Attachment: trac_11888_v5.patch.gz

[burcin]

comment:33

Replying to @benjaminfjones:

I've written a new patch that includes significant changes compared to the last one. I think I've included all of burcin's suggestions and I think it's much improved now. All tests pass with the patch applied on 5.0.beta4 + #12507.

Thanks! The patch looks really good. When checking if the input is 0 in _eval_, you might want to return z instead of Integer(0) to preserve the type of the input. Similarly, we should return parent(z)(1) or parent(z)(-1) in the other branches.

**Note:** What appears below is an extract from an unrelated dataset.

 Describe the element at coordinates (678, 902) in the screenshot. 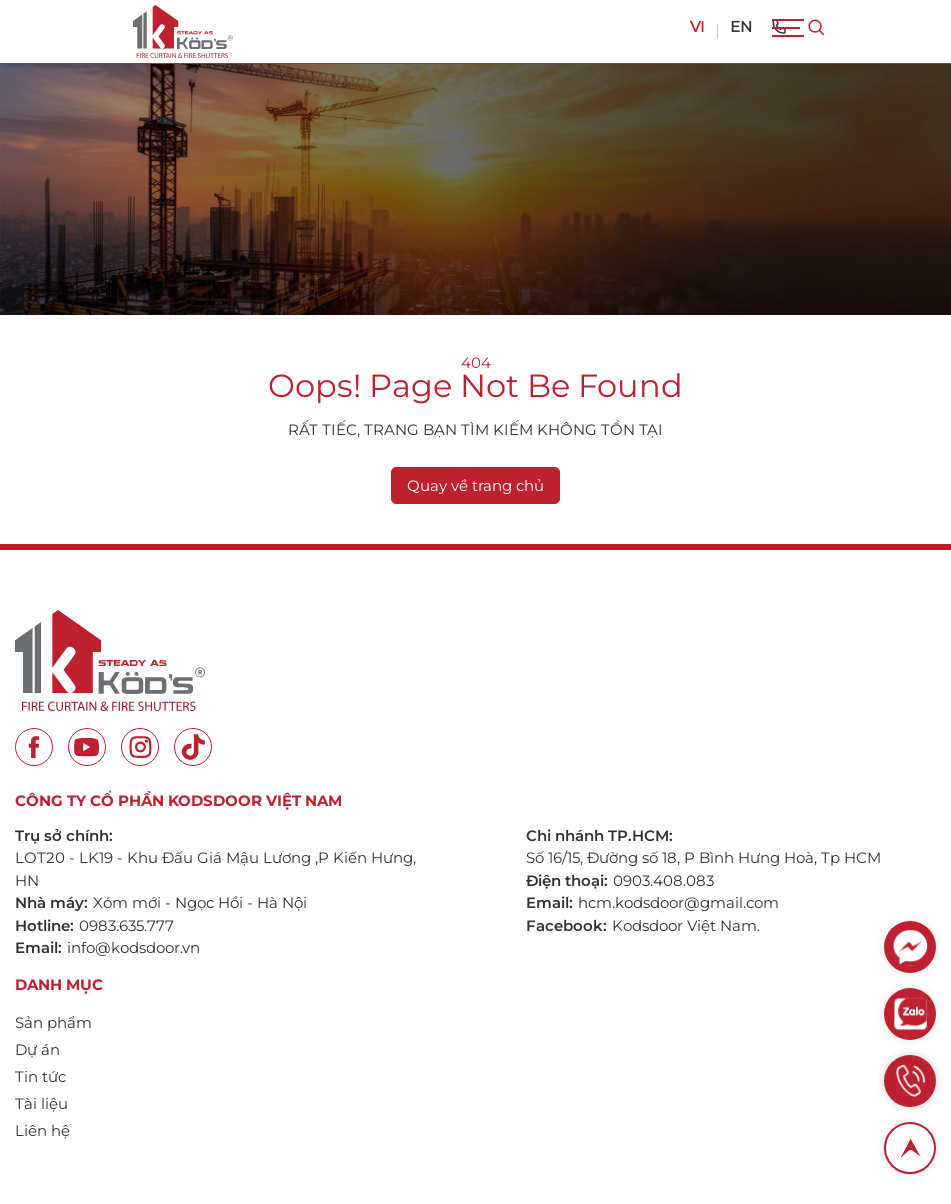 I see `hcm.kodsdoor@gmail.com` at that location.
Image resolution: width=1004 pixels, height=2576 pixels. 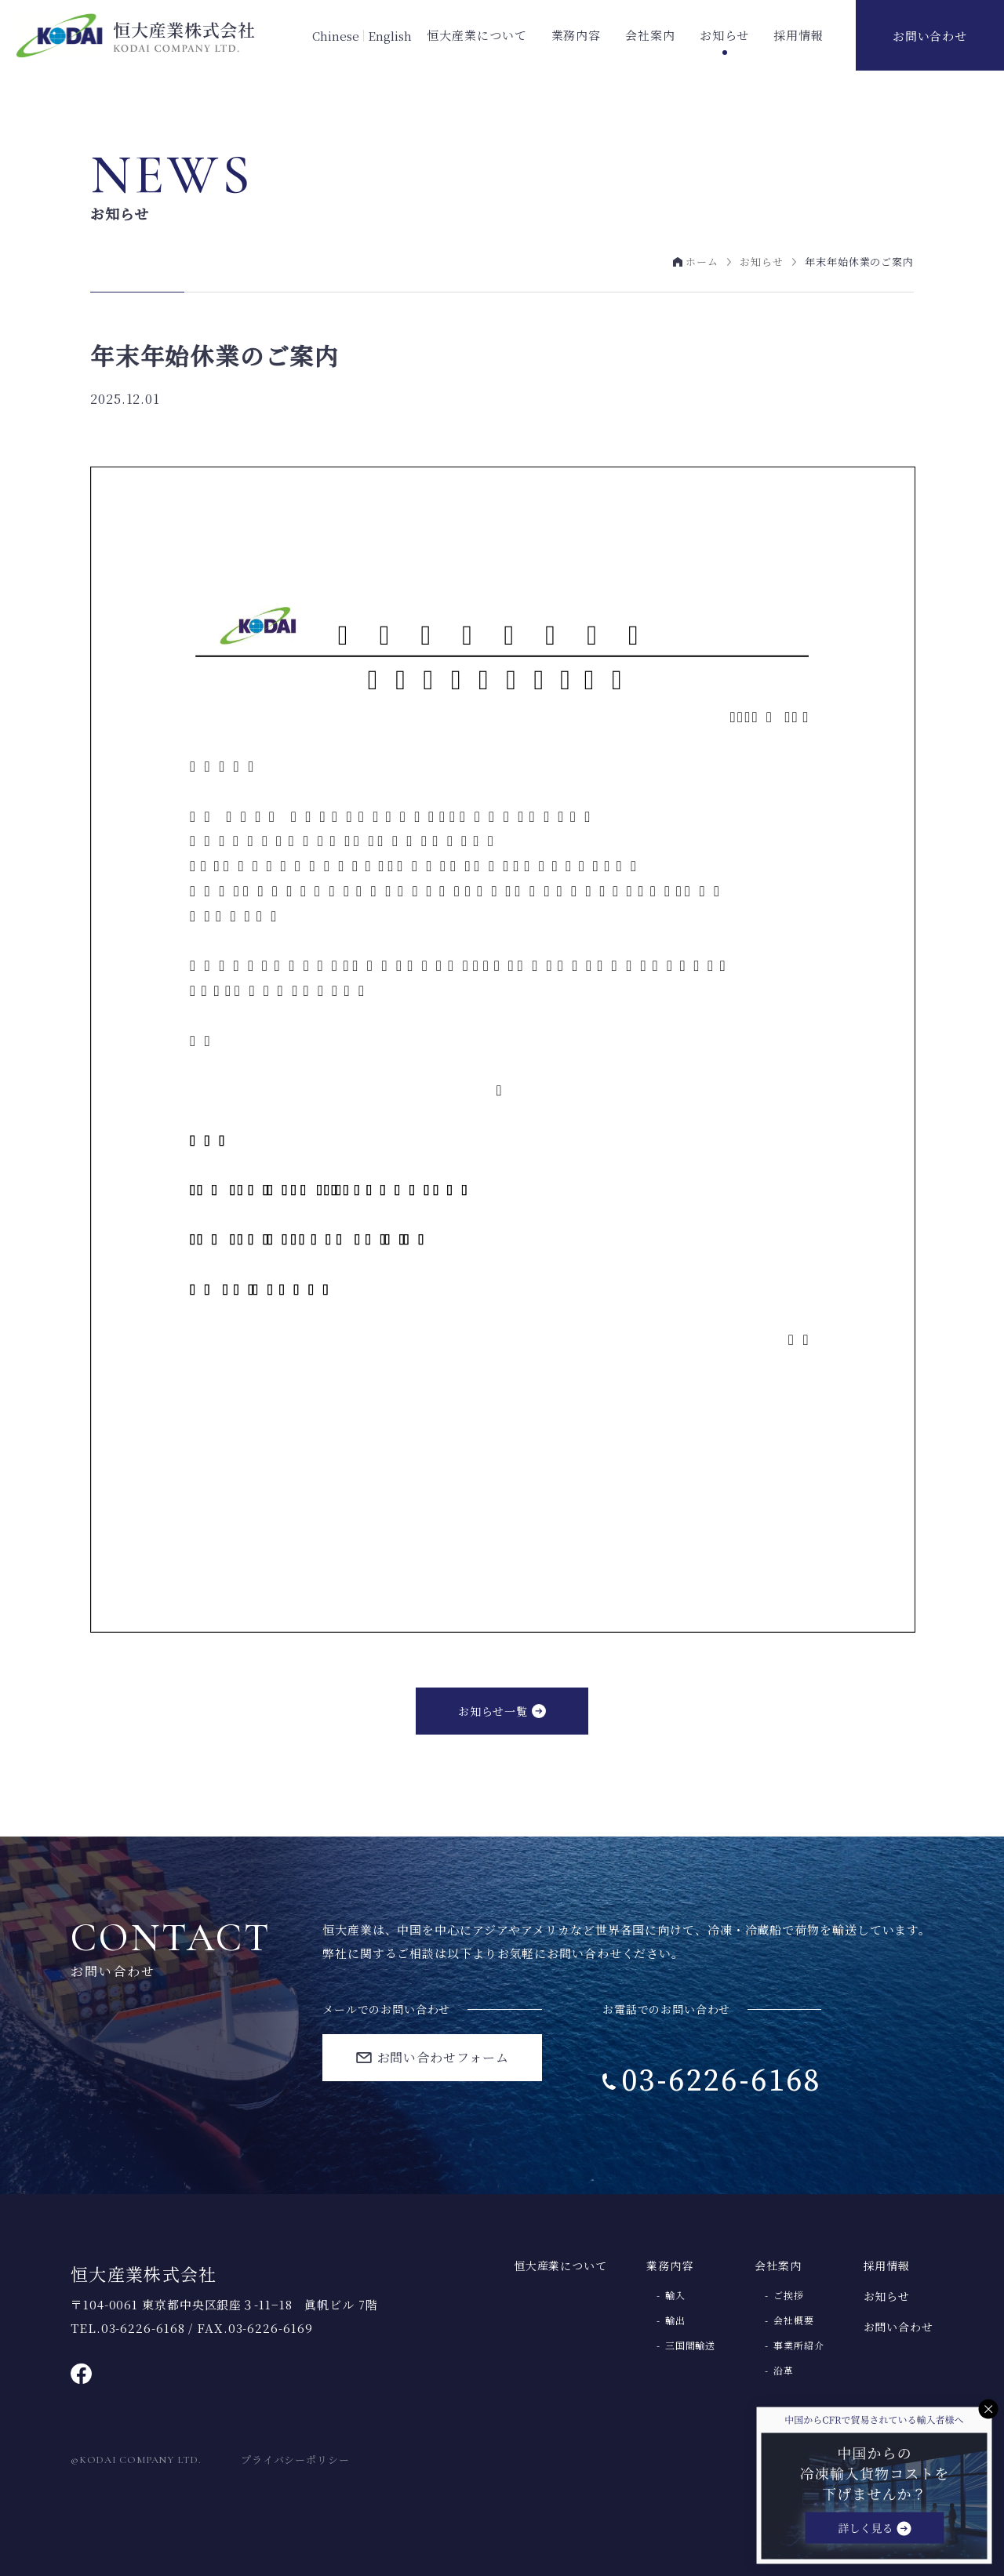 What do you see at coordinates (390, 36) in the screenshot?
I see `English` at bounding box center [390, 36].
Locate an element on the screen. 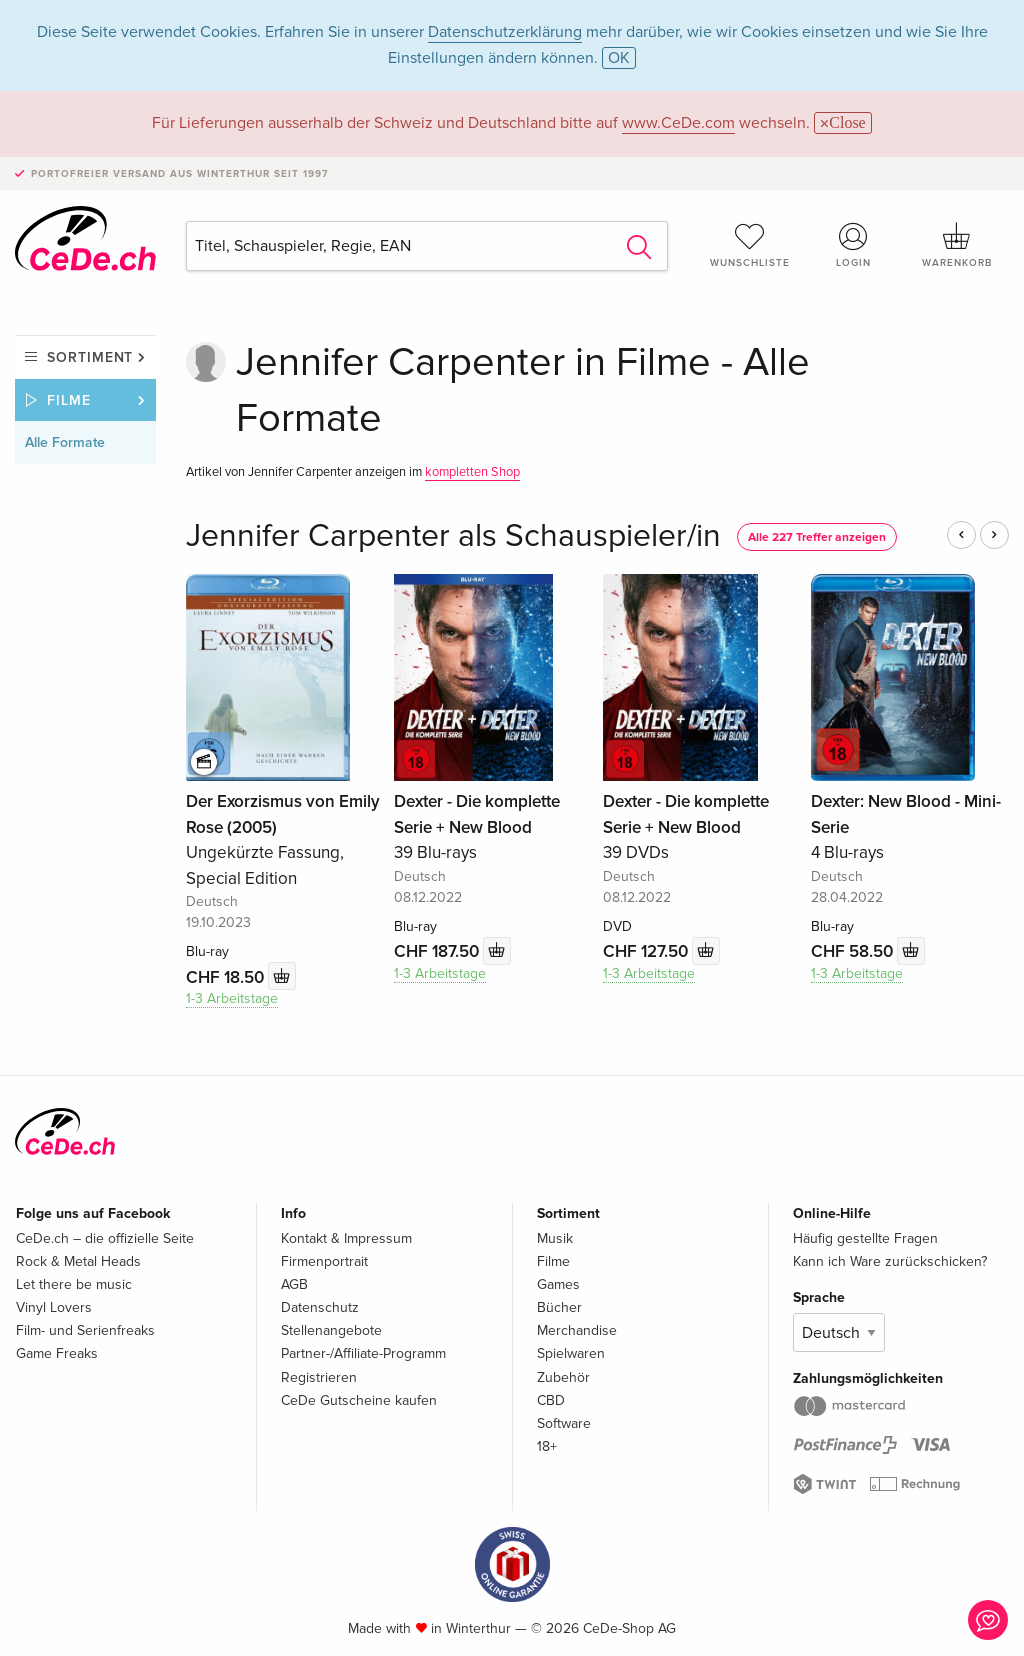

> I guess that's because there isn't a two-argument version of lambert_w defined in maxima. The conversion maxima -> Sage works (as shown in one of the doctests) but it looks like the other way doesn't. Another example: > > ``` > sage: maxima(lambert_w(5)) > Maxima ERROR: > > lambert_w: wrong number of arguments. > -- an error. To debug this try: debugmode(true); > ``` > > Q: How do I get around this? You need to define `_maxima_init_evaled_()`. See line 895 of `sage/fuctions/other.py`: http://hg.sagemath.org/sage-main/file/c239be1054e0/sage/functions/other.py#l895

[benjaminfjones]

comment:34

Replying to @burcin:

You need to define _maxima_init_evaled_(). See line 895 of sage/fuctions/other.py:

http://hg.sagemath.org/sage-main/file/c239be1054e0/sage/functions/other.py#l895

It seems that adding _maxima_init_evaled_() solves one issue, converting to Maxima with _maxima_(),

sage: lambert_w(x)._maxima_()
lambert_w(x)
sage: lambert_w(1,x)._maxima_()
...
NotImplementedError: Non-principal branch lambert_w[1](x) is not implemented in Maxima

but integration still doesn't work (same error is raised as before). Looking closer it seems that the issue is here:

sage: z = lambert_w(x)
sage: z.operands()
[0, x]
sage: z.operator()
lambert_w

because when sr_to_max is called in the integration code, I get:

sage: from sage.interfaces.maxima_lib import sr_to_max
sage: sr_to_max(lambert_w(x))
<ECL: ((%LAMBERT_W) 0 $X)>
sage: sr_to_max(lambert_w(1, x))
<ECL: ((%LAMBERT_W) 1 $X)>

and Maxima barfs because it doesn't know what to do with ((%LAMBERT_W) 0 $X).